Copyright 2012-2017 Johns Hopkins University HLTCOE. All rights reserved. This software is released under the 2-clause BSD license. Please see LICENSE for more information.

Concrete-Python

Concrete-Python is the Python interface to Concrete, an HLT data specification defined using Thrift.

Concrete-Python contains generated Python classes and additional utilities. It does not contain the Thrift schema for Concrete, which can be found in the Concrete GitHub repository.

Requirements

Concrete-Python requires Python 2.7 and the Thrift Python library, among other Python libraries. These are installed automatically by setup.py or pip. The Thrift compiler is not required.

Installation

You can install Concrete using the pip package manager:

pip install concrete

or by cloning the repository and running setup.py:

git clone https://github.com/hltcoe/concrete-python.git
cd concrete-python
python setup.py test
python setup.py install

Useful Scripts

The Concrete Python package comes with three scripts:

concrete_inspect.py

reads in a Concrete Communication and prints out human-readable information about the Communication’s contents (such as tokens, POS and NER tags, Entities, Situations, etc) to stdout.
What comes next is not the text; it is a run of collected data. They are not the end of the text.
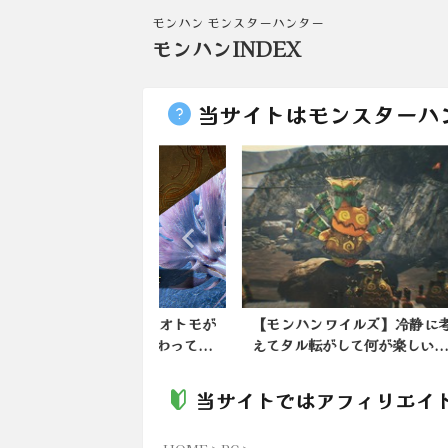
モンハン モンスターハンター
モンハンINDEX
当サイトはモンスターハ
ンワイルズ】オトモが
【モンハンワイルズ】冷静に考
【モ
ーの攻撃が終わって...
えてタル転がして何が楽しい...
ンス
当サイトではアフィリエイ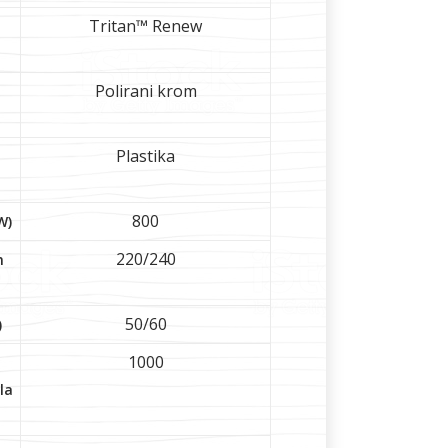
Tritan™ Renew
Polirani krom
Plastika
800
W)
220/240
n
50/60
)
1000
la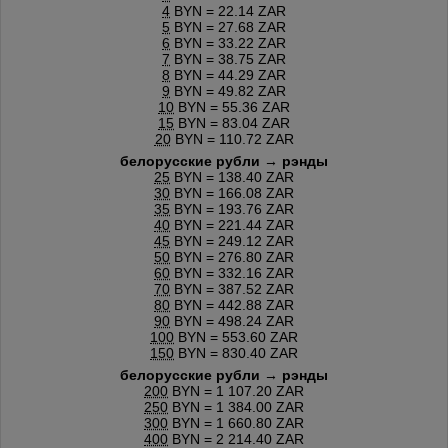
4
BYN = 22.14 ZAR
5
BYN = 27.68 ZAR
6
BYN = 33.22 ZAR
7
BYN = 38.75 ZAR
8
BYN = 44.29 ZAR
9
BYN = 49.82 ZAR
10
BYN = 55.36 ZAR
15
BYN = 83.04 ZAR
20
BYN = 110.72 ZAR
белорусские рубли → рэнды
25
BYN = 138.40 ZAR
30
BYN = 166.08 ZAR
35
BYN = 193.76 ZAR
40
BYN = 221.44 ZAR
45
BYN = 249.12 ZAR
50
BYN = 276.80 ZAR
60
BYN = 332.16 ZAR
70
BYN = 387.52 ZAR
80
BYN = 442.88 ZAR
90
BYN = 498.24 ZAR
100
BYN = 553.60 ZAR
150
BYN = 830.40 ZAR
белорусские рубли → рэнды
200
BYN = 1 107.20 ZAR
250
BYN = 1 384.00 ZAR
300
BYN = 1 660.80 ZAR
400
BYN = 2 214.40 ZAR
This script is a command-line wrapper around the functionality in the concrete.inspect library.

concrete2json.py

reads in a Concrete Communication and prints a JSON version of the Communication to stdout. The JSON is “pretty printed” with indentation and whitespace, which makes the JSON easier to read and to use for diffs.

validate_communication.py

reads in a Concrete Communication file and prints out information about any invalid fields. This script is a command-line wrapper around the functionality in the concrete.validate library.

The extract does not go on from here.